[Stored data entries]
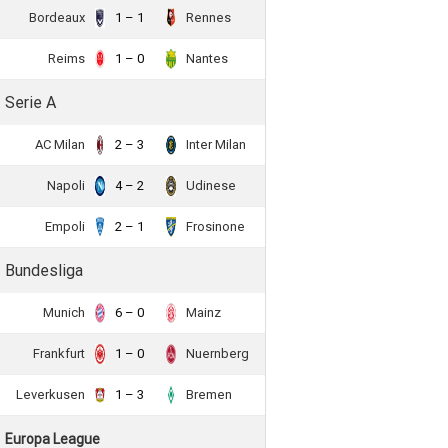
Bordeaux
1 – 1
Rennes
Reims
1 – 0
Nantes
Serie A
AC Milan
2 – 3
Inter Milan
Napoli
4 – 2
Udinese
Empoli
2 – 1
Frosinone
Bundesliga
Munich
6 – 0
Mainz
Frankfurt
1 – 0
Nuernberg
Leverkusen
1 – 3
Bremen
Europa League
* * *
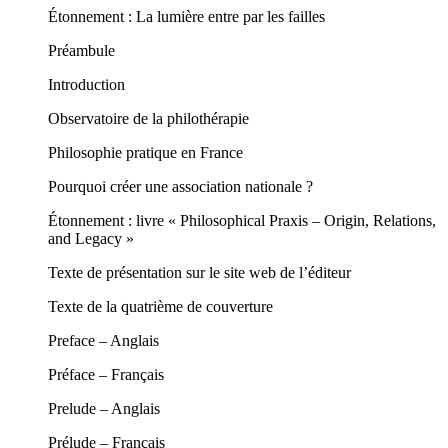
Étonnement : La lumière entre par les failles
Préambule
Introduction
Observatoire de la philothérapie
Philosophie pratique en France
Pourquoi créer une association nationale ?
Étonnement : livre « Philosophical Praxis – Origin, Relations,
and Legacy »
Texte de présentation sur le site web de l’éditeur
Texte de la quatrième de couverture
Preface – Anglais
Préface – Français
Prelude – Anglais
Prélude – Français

- [Work to be completed]
Could you reproduce exactly the lines of the entries above, from the one with "Préface – Français" through the one with "Prélude – Français", and nothing else?

- [Result for this task]
Préface – Français
Prelude – Anglais
Prélude – Français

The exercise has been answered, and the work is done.